The Tembisa One Customer Care Centre (CCC) at Rabasotho hosted an open day exhibition on October 5 to make residents aware of the services the municipality provides.
Customer relations manager Tebogo Molefe said it was important the centre engaged with the community about services provided by the City of Ekurhuleni.
“Our aim is to promote interaction between the municipality and the residents,” said Molefe.
Molefe said the council continue to experience a high volume of illegal electricity connections, a practice that has already killed some residents.
“We have already lost a staff member who was electrocuted while working in the area,” added Molefe.
Molefe said residents should not resort to crime by damaging public properties, traffic lights, and roads when they take part in protest actions.
“We held this open day for our people to try to understand the challenges they are faced with. We want the community to communicate with us whenever they are not happy with our services,” said Molefe.
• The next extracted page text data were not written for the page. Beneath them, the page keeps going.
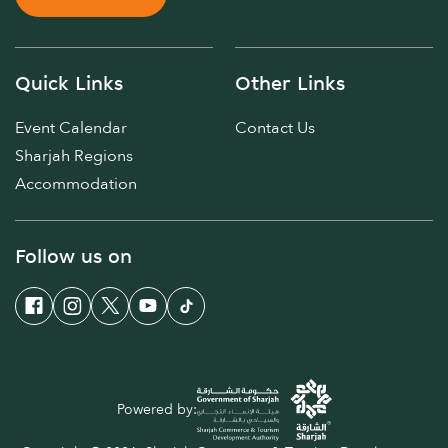
Quick Links
Other Links
Event Calendar
Contact Us
Sharjah Regions
Accommodation
Follow us on
Powered by:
Molefe added that other challenges facing the centre included illegal dumping, protesters burning tyres on tarred roads and illegal electricity connections.
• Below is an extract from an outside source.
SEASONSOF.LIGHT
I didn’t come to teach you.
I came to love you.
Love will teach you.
“All of these practices affect the municipality negatively because instead of moving forward to other projects, we have to use resources to fix what has been damaged by the protesters instead of providing excellent service to our people,” said Molefe.
Among the departments represented at the open day exhibition included finance, energy, waste, water and sanitation, parks, transport planning and provision, human settlement, home affairs, health and social development, South African Social Security Agency (SASSA), Ekurhuleni Metropolitan Police Department (EMPD), road and stormwater, Independent Electoral Commission (IEC) and Sports Recreation Arts and Culture (SRAC).
Residents were given a briefing on how to access services from all of the above departments.
Speaking on behalf of EMPD, Josias Masilela told the residents that the EMPD’s reason for existence is to protect the public and property in the event of public violence. He said its function is not to harass communities.
“We are encouraging members of the community to report any suspected criminal incidents in their areas.
“Our people should not only regard us as police because we also render various community services related to by-laws, awareness campaigns, among others. We are working together with the South African Police Service (SAPS) to eradicate criminal behaviour in the communities,” said Masilela.
Masilela said residents should be well informed about illegal things that happen in communities such as illegal dumping, illegal connections and land invasion.
“All of these components could see you go to jail. It is imperative to know what to do and what not to do in your community, and not be misled by the others. If there is something that concerns your life, and you need a solution, approach relevant departments instead of seeking information from the wrong people,” said Masilela.
Brochures from various departments were distributed among those who were present.
A Vosloorus pantsula dance group, AmaGents, and the local Youth Channel entertained the residents.
Gifts were given to all the residents who took part in the open day.